Is there a best way to introduce fish, anemones and corals?

Bobbruin

New member
I have been out of the hobby for many years. That is a long story. I loved my reef tank and always hoped to restart a new tank. I am now planning to build a 180 gallon mixed reef tank. I see many lists of fish, anemones, and corals, yet I have not seen any detail on whether there Is a best order to introduce various spices of fis, inverts, anemones or corals. Would appreciate any advice or a reference that I can read to help guide me as I make those decisions after cycling the tank.
 
Fish and inverts such as shrimp, anemones, stars and the such should be drip acclimated over a period of a couple of hours. Most corals should be dipped in a preventative dip and temp acclimated if you have no plans to quarantine them.
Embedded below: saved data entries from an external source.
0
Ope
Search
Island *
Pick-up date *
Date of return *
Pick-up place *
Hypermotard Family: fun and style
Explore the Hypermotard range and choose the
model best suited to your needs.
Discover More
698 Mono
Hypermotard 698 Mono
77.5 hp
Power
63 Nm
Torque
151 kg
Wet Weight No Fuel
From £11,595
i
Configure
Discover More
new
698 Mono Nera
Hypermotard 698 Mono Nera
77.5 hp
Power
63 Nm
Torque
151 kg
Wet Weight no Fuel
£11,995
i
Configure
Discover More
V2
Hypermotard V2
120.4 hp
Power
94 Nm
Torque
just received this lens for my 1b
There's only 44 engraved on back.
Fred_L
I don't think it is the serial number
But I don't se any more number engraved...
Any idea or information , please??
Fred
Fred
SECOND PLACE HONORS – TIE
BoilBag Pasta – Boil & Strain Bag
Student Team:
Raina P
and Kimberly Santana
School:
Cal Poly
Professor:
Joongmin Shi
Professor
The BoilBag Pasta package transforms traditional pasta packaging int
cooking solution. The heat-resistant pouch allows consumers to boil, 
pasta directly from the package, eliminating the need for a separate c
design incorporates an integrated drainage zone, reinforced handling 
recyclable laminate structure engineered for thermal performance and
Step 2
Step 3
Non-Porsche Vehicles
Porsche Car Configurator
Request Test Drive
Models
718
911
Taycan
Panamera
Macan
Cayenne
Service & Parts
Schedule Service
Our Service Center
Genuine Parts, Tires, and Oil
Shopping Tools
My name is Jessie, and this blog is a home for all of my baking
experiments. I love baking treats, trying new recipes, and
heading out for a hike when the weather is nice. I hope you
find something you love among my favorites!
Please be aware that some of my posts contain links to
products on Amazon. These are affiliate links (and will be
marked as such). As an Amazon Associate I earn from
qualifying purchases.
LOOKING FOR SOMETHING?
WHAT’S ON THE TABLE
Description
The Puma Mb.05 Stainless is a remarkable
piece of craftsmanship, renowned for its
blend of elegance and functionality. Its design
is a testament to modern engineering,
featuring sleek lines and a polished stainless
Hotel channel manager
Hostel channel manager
Speaking of, many suggest quarantine everything that goes in the tank. I have seen some for and against.
 
I know there was a link on one forum or an email I got about testing corals next to each other to see if they would sting each other. I think it required usually sampling some of each coral next to each other which did not seem feasible for some expensive corals. I don't know where it was for sure but you may google something like coral compatability testing and see if the article comes up, it may have Drs Foster & Smith possibly or on reef 2 reef maybe? For fish I usually use a plastic critter keeper for introducing new fish and watch their behavior for a few days before releasing them. Worked out really well on introducing a second mystery wrasse to my tank three months agao and useful on tangs as well. The critter keepers are perfect isolation boxes as well for problems that come up and arent expensive and come in many sizes. Hope that helps
 
Rule of thumb for fish is to introduce them in order of increasing aggressiveness - only 'kind of' works because at some point an established fish will die, but it's worth doing as you initially stock the tank. Order of introduction of inverts, corals, etc. doesn't really matter as much, though more exacting species should be avoided until your tank has had a chance to mature a bit.

Definately invest in a quarantine tank, definately for all fish, ideally for corals and clams as well. If you don't decide to QT corals, at least dip them in something like Revive. Personally I'm not a fan of long acclimations, I think it does more harm than good.